From the listing below, retype exactly the line holding "phenomenal stamp designs! They're incredibly", the line holding "The Artists", and the lines between them; skip everything else.

• [Record extracts]:
══════
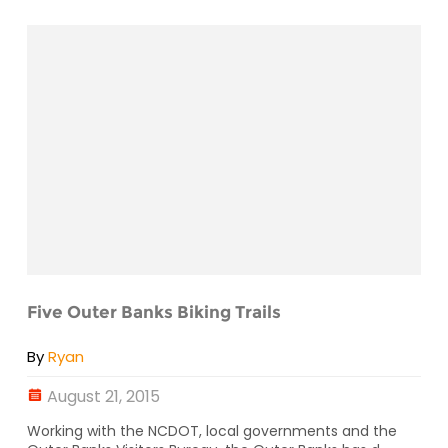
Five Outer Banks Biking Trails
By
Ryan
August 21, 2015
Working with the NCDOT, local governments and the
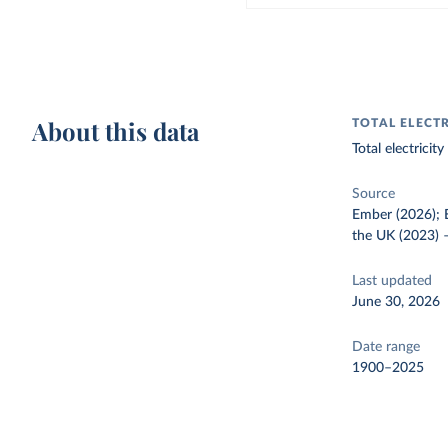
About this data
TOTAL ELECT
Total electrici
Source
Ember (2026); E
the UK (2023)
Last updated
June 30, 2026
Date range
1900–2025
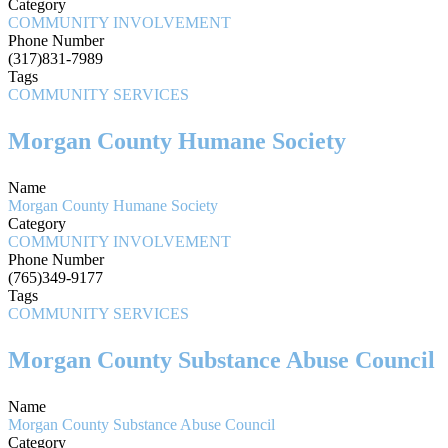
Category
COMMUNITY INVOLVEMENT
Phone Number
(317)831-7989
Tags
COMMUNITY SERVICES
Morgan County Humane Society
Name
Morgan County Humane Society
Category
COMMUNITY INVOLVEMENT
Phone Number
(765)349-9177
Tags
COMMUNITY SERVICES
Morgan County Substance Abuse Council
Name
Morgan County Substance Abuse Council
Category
══════
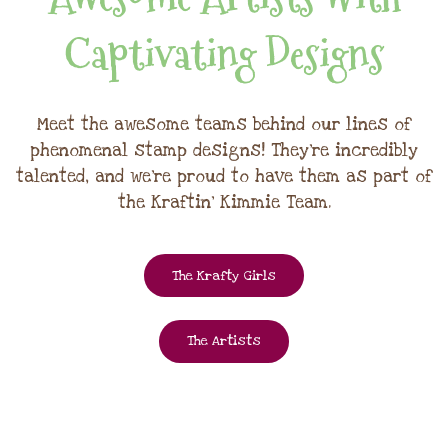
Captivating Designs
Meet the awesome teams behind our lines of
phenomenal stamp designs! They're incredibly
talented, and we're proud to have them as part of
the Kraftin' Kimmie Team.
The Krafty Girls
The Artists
══════
• [Exercise solution]:
phenomenal stamp designs! They're incredibly
talented, and we're proud to have them as part of
the Kraftin' Kimmie Team.
The Krafty Girls
The Artists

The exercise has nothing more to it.